Wednesday, February 10, 2010

Why governments shouldn’t own Airlines

Over the last 30 years have the airline industry went from national Airlines operated with country based hubs to international companies with global hubs. The big countries have an advantage because of their home market, but all the traditional airlines have had challenges when they have been privatized. This has changed the market. The possibility of growth has given great completion, and the openness has given new companies the possibility to start flying. New companies has a different cost structure, and with focus on low cast travel companies like Ryanair, EasyJet and Norwegian as grown from marginal companies to big players. This completion is healthy for all players. The strongest will survive – as the customers will prefer the company that offers the most for the lowest cost the costly premium companies will need to really need to keep their premium image to keep their travelers. If the expectation becomes low quality, the only way to stay in business is to change the expectations by investing in service, or my drastically changing pricing. Low cost has an impact to the baseline of the company. If you change your income, and not your cost base – you’ll spend more money than you earn. This is not something owners will accept over time. And here is the problem with governments like the Swedish, Norwegian and Danish that owns Scandinavian Airlines (SAS). They put more money into their company changing the market conditions. If it is legal is one aspect, but basically the governments spend tax money to keep some legacy company in business – making privately financed firms suffer. Let us compare this to something else.

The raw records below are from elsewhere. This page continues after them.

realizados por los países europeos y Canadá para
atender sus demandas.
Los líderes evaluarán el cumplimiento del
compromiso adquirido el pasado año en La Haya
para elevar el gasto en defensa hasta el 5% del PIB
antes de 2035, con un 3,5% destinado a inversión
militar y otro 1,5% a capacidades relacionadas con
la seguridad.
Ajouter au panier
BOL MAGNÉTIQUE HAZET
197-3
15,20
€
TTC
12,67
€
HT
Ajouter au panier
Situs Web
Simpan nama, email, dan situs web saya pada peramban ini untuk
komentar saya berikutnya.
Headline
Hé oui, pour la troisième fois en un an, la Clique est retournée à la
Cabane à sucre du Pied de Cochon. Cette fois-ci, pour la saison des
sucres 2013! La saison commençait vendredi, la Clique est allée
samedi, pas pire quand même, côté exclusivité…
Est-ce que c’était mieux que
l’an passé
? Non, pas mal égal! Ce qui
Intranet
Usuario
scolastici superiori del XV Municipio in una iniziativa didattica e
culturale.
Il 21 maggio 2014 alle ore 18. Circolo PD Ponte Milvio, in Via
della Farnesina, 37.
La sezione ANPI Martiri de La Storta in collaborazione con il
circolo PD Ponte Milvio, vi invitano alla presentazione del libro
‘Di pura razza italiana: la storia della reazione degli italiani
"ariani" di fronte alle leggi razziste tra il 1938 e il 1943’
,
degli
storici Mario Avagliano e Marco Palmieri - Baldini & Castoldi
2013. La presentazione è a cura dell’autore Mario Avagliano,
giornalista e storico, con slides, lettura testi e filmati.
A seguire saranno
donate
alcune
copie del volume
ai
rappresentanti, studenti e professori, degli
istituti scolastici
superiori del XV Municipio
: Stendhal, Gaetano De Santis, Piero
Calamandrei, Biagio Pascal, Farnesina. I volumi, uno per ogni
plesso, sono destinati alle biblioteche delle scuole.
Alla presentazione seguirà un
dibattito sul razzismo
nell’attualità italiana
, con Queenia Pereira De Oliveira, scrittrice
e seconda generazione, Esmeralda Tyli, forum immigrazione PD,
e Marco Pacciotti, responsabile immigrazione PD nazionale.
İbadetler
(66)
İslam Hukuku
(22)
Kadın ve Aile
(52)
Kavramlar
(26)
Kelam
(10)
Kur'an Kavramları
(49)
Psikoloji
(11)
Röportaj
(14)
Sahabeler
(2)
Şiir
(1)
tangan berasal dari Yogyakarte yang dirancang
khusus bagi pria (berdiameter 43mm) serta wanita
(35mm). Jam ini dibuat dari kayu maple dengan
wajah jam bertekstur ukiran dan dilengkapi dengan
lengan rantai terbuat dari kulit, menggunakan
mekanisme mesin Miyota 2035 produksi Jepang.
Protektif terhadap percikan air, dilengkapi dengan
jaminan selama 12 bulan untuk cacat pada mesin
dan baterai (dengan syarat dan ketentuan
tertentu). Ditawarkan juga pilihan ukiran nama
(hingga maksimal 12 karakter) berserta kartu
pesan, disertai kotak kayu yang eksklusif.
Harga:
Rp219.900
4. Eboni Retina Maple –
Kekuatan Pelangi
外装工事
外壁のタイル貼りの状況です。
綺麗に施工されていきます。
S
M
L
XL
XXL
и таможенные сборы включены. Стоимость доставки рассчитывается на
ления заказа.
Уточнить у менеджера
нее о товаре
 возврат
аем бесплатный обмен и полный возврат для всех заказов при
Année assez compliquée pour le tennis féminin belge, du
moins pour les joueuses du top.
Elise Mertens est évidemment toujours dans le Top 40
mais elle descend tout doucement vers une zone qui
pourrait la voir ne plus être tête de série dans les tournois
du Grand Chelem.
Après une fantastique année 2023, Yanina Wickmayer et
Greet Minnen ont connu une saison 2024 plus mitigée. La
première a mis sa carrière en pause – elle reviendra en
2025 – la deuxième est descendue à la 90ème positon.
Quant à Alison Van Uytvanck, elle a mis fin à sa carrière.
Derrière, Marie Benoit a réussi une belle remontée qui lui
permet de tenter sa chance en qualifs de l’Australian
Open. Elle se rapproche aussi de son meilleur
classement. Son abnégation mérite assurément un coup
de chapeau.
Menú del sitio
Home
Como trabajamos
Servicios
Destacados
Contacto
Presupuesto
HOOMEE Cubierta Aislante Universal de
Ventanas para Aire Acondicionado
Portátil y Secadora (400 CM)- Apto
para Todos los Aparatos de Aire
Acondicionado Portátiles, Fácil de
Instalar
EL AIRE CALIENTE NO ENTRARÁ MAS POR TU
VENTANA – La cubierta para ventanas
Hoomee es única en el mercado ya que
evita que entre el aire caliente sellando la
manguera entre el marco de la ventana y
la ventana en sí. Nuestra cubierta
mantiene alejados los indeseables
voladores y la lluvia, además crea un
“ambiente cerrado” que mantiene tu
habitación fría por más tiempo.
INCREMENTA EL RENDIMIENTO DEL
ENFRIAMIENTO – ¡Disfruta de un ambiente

You own a DVD-store. Your business is going great. But the government decide that there should be sold more “not-very-interesting”-movies from some small boring town because of some culture or local political agenda. So they decide that they will open a store next to yours to sell this “not-very-interesting”-movie. The appointed store manager can market heavily for this product that isn’t in directly completion to your products – but he decides that he will please his manager by increasing sales – and starts to sell DVDs from the same selection as you. Having covered all the fixed costs (store, staff etc) the price on the DVDs is lower than yours – and you end up closing your store because you can’t compete with somebody that doesn’t need to earn money.

How can privately owned companies stay in business if they are constantly competing with somebody who doesn’t need to earn money? The dynamics in the market is wrong. The government should sell their stocks, and ensure that there is healthy completion in the market place. Because if they keep up subsiding they’ll end up with some companies that don’t feel they need to be attractive for consumers – because they will be saved if they don’t manage the competition. And everybody loose.